熱射病は、暑熱曝露により深部体温が著しく上昇し、中枢神経障害を伴う重症の熱中症です。意識がぼんやりする、返答がおかしい、ふらついて歩けない、異常な言動、けいれん、失神・昏睡などが起こります。深部体温はしばしば40℃以上ですが、40℃未満でも熱射病を否定できません。皮膚は熱く赤いことがありますが、発汗がないとは限らず、運動時の熱射病では汗をかいていることもあります。治療開始が遅れると、腎障害、肝障害、凝固異常、多臓器不全を来し、死亡する危険があります。

原因

高温多湿環境での激しい運動・労作による運動性熱射病と、冷房のない室内などで起こりやすい古典的熱射病があります。
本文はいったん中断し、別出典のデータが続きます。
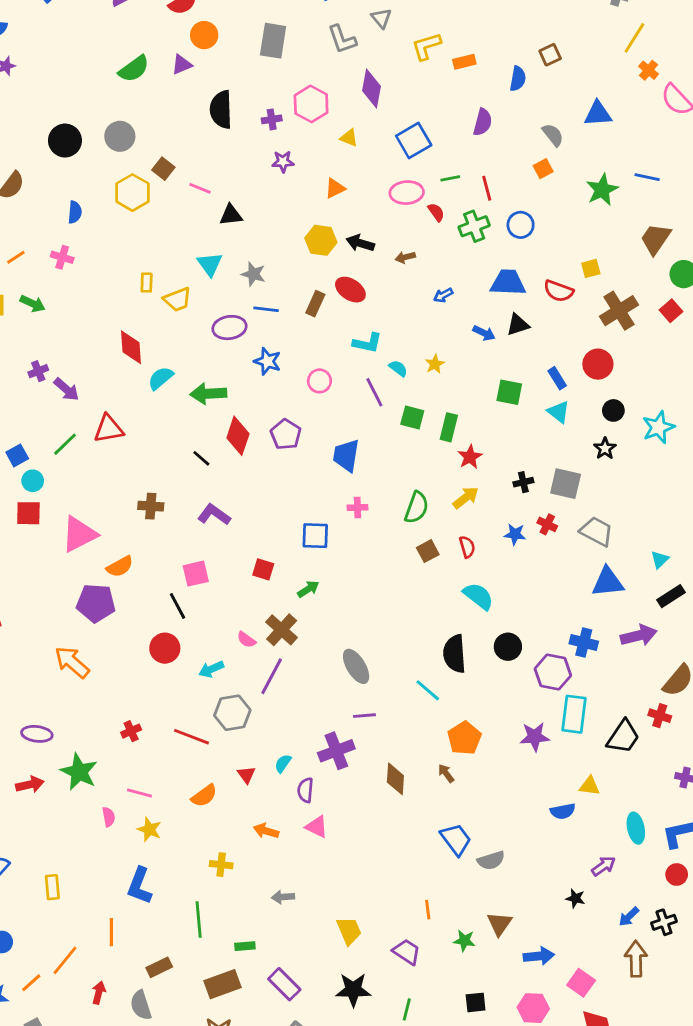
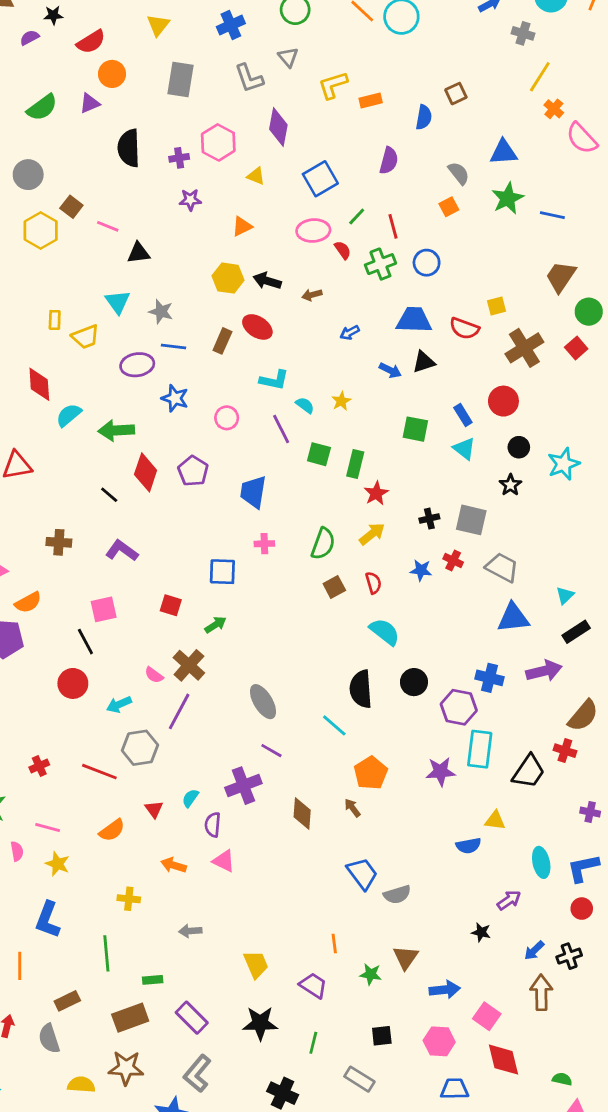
green line: (450, 178) -> (357, 217), turned -36
green star: (602, 190) -> (508, 198), moved
purple line: (364, 716) -> (271, 751), turned 35

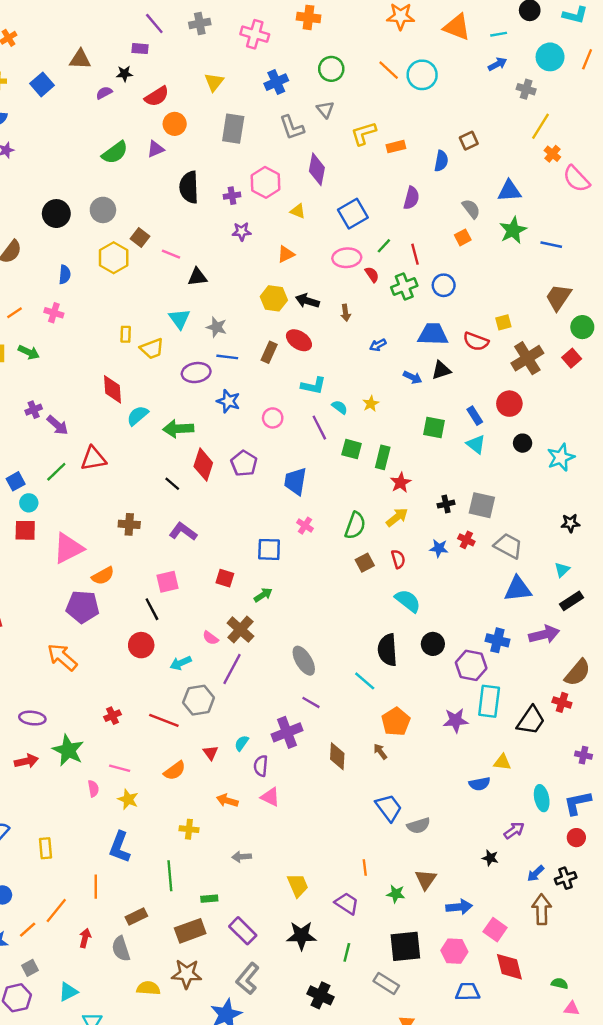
brown arrow: (312, 295) -> (346, 313), turned -84
black star: (510, 485) -> (570, 523), moved, turned 30
pink cross: (264, 544) -> (305, 526), turned 35
black square: (382, 1036) -> (405, 946), size x1.8

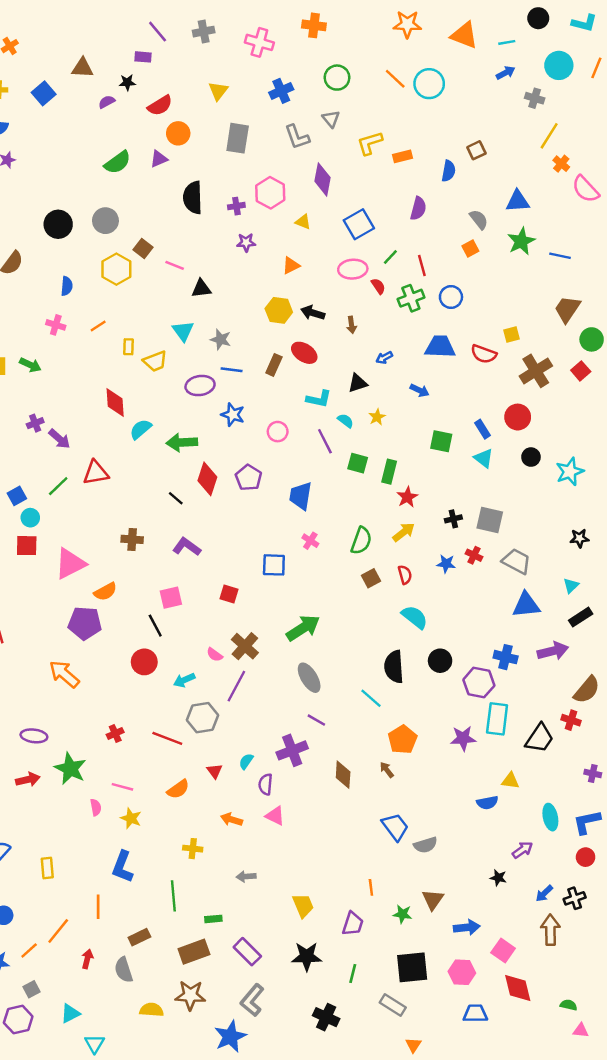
orange line: (14, 313) -> (98, 326), moved
black triangle: (441, 370) -> (358, 383), moved
green arrow: (263, 595) -> (303, 628), moved, size x1.8
purple trapezoid: (347, 903) -> (353, 924), turned 75

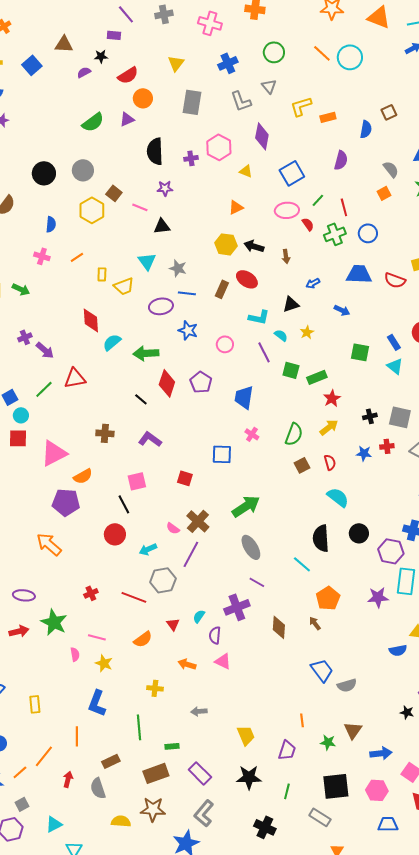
purple star: (246, 242) -> (165, 188), moved
green rectangle: (389, 472) -> (317, 377), turned 54
red cross: (474, 555) -> (387, 446), turned -32

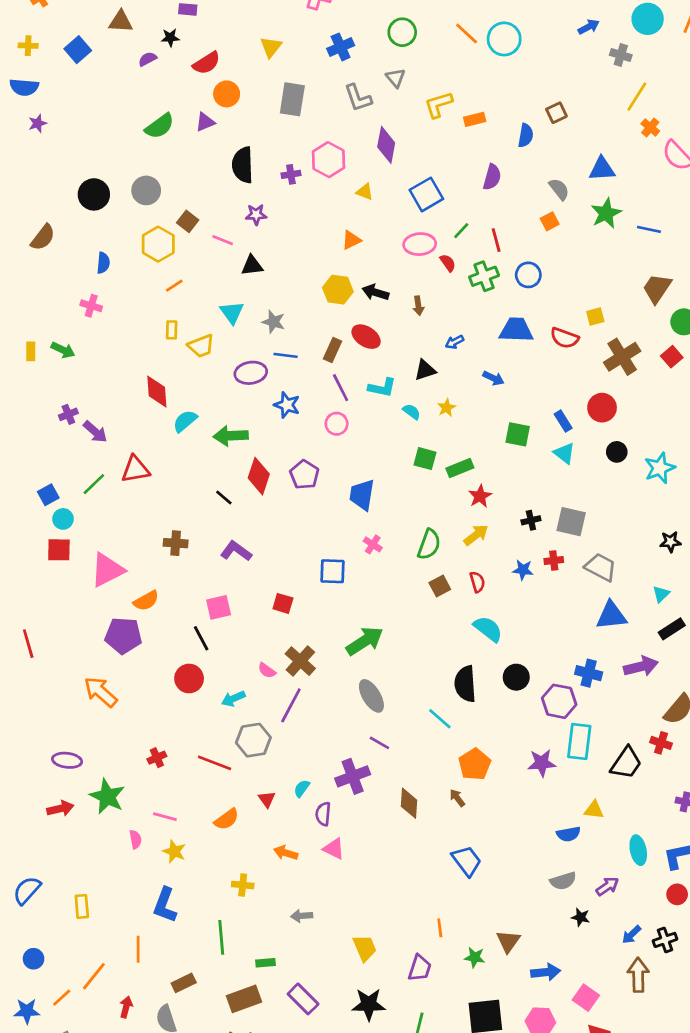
orange line: (77, 257) -> (174, 286), moved
purple line: (264, 352) -> (341, 388), moved
gray semicircle: (347, 685) -> (563, 881), moved

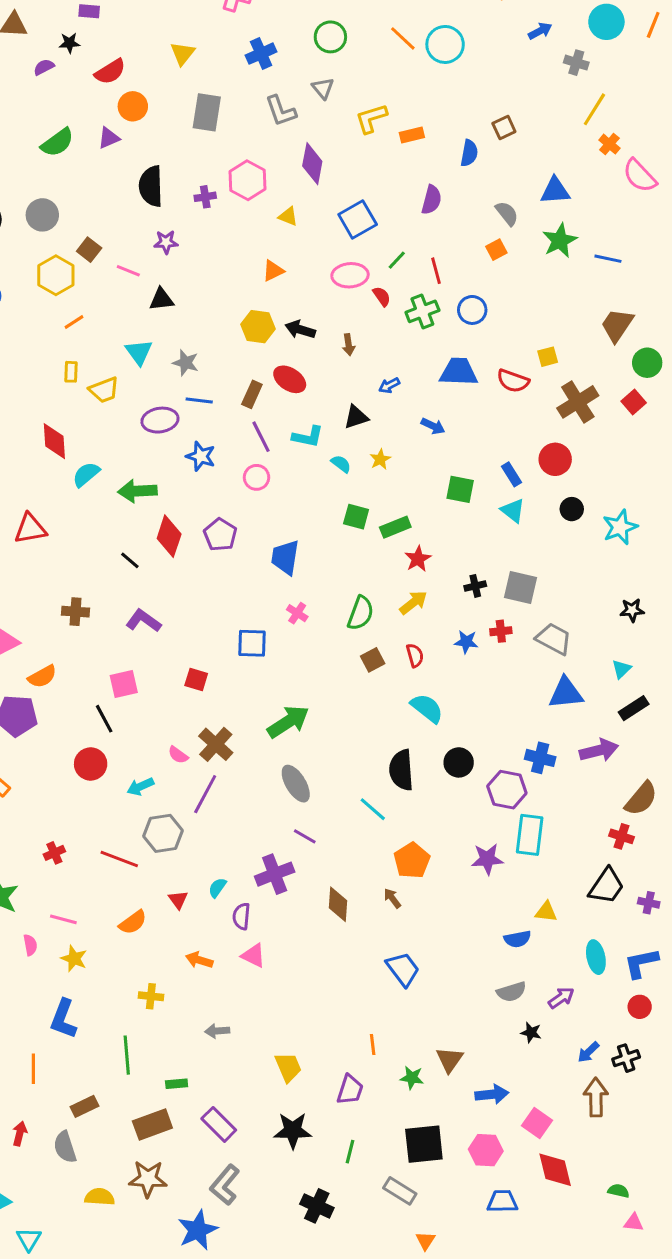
black trapezoid: (626, 763) -> (606, 886), moved

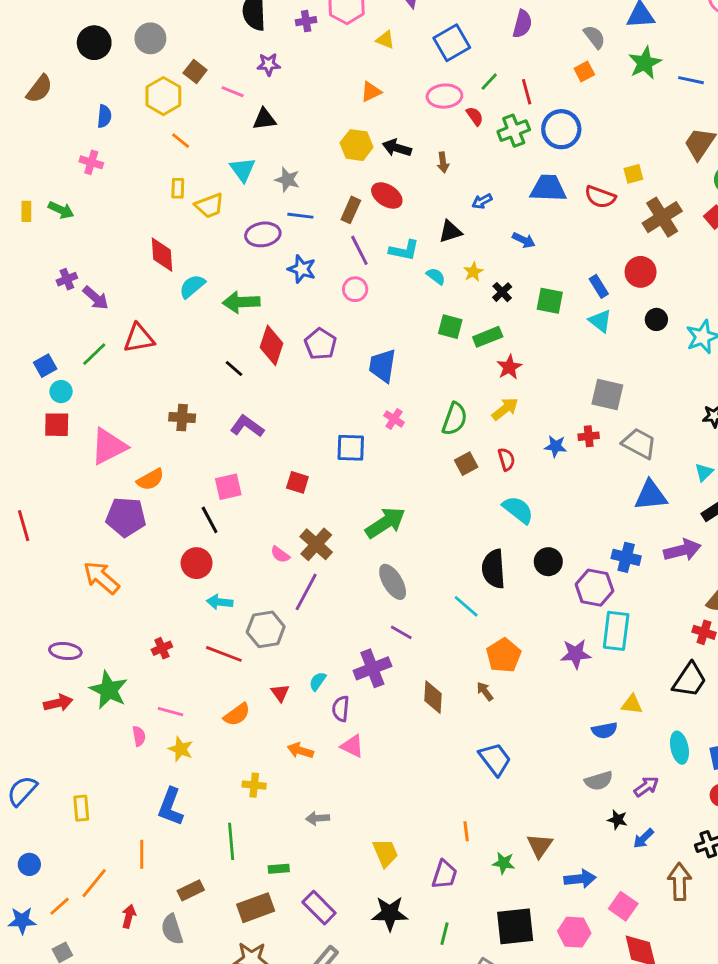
blue circle: (472, 310) -> (561, 129), size x1.4
orange line: (74, 322) -> (181, 141), turned 72
black cross: (475, 586) -> (502, 292), moved, turned -30
cyan arrow: (140, 787) -> (220, 602), moved, turned 30
blue arrow: (588, 1052) -> (643, 838), moved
高齢者、乳幼児、暑さに慣れていない人、慢性疾患のある人、体温調節や発汗に影響する薬剤を使用している人ではリスクが高くなります。

治療

救急要請を行い、涼しい場所へ移動して衣服を脱がせる・ゆるめるなどして、直ちに全身を冷却します。冷水に全身を浸けられる状況では冷水浸漬が最も迅速な冷却法の一つです。実施が難しい場合は、皮膚を水でぬらして送風し、氷や保冷材を首、わきの下、足の付け根に当てます。意識障害、けいれん、嘔吐がある人には飲み物や薬を口から与えません。医療機関では、深部体温の監視、冷却、輸液、臓器障害・けいれん・凝固異常などへの治療を行います。解熱鎮痛薬は熱射病の体温低下には有効ではなく、自己判断での使用は推奨されません。